Topics in Reinforcement Learning
Reinforcement learning (RL) is a powerful framework for solving sequential decision making problems and has enjoyed tremendous success, e.g., playing the game of Go and nuclear fusion control.
In this course, we will dive into some theoretical topics of RL. You are expected to be comfortable with reading and writing proofs involving linear algebra and probability. You are NOT expected to know RL. We will make sure you can catch up even if you do not know RL before.
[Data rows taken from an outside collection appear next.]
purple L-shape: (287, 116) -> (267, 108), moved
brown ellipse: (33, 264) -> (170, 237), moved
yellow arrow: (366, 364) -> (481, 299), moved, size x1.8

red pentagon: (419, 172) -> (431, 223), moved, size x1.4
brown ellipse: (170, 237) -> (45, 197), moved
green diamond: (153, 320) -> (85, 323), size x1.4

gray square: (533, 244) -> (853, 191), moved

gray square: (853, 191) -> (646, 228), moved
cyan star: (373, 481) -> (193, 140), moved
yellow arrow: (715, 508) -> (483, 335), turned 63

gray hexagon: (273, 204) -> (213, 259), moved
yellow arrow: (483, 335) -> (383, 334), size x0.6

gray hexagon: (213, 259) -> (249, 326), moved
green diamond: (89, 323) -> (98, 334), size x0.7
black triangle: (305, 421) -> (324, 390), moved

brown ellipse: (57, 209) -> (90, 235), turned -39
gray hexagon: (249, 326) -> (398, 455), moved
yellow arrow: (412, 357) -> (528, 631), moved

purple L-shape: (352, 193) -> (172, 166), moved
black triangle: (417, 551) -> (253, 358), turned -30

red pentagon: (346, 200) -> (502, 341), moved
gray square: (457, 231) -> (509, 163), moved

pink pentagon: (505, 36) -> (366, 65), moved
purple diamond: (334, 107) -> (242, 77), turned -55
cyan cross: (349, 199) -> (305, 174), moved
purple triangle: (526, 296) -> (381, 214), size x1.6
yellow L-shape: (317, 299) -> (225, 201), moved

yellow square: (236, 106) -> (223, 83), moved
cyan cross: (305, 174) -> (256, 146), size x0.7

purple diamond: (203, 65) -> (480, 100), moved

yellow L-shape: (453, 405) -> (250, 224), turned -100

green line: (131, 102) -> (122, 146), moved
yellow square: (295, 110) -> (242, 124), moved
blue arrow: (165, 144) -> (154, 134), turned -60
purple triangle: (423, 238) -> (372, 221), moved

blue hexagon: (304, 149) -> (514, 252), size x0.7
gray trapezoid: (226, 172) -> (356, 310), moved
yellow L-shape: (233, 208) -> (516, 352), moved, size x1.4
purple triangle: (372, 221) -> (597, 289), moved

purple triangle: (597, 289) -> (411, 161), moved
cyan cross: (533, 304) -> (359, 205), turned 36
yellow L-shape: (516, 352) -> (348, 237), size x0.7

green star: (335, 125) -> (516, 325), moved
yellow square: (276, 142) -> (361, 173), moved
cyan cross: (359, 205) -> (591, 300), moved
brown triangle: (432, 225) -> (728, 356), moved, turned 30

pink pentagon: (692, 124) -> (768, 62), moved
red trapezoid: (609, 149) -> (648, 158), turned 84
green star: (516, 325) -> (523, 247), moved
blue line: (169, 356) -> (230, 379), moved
After this course, you will be able to catch up with most RL papers easily and be well prepared to do research in RL.
Logistics:
- Instructor: Shangtong Zhang
- Location: Mechanical Engineering Building 339
- Time: Tuesday & Thursday, 9:30 - 10:45
- TA: Chijung Jung
- Office Hour:
- Shangtong: Tuesday & Thursday 11:00 - 12:00 (422 Rice Hall)
- Chijung: Tuesday 13:00 - 15:00 (Zoom by default, or in-persion by request)
- UVACollab: RL-CS6501-F22
Topics:
- properties of Markov chains
- Markov decision processes and performance metrics
- dynamic programming
- temporal difference learning
- stochastic approximation
Grading:
- Reading assignment (5% x 6 = 30%):
- A Research or Non-research Course Project (70%):
- Project proposal (5%)
- Progress report (5%)
- Write-up (30%)
- Presentation (30%): The length of the presentation will be decided later depending on the number of groups but is at most 35 minutes including questions.
You have the choice, before the due of the first reading assignment, to redistribute the 30% of the reading assignment to the research project. Then you will have reading assignment (0%), write-up (45%), and presentation (45%). Consequently, I will use a higher standard when evaluating your research project. Though it is totally up to you, I recommend considering this only if you are already familiar with Sutton and Barto’s book. Please email me for confirmation if you want to do so.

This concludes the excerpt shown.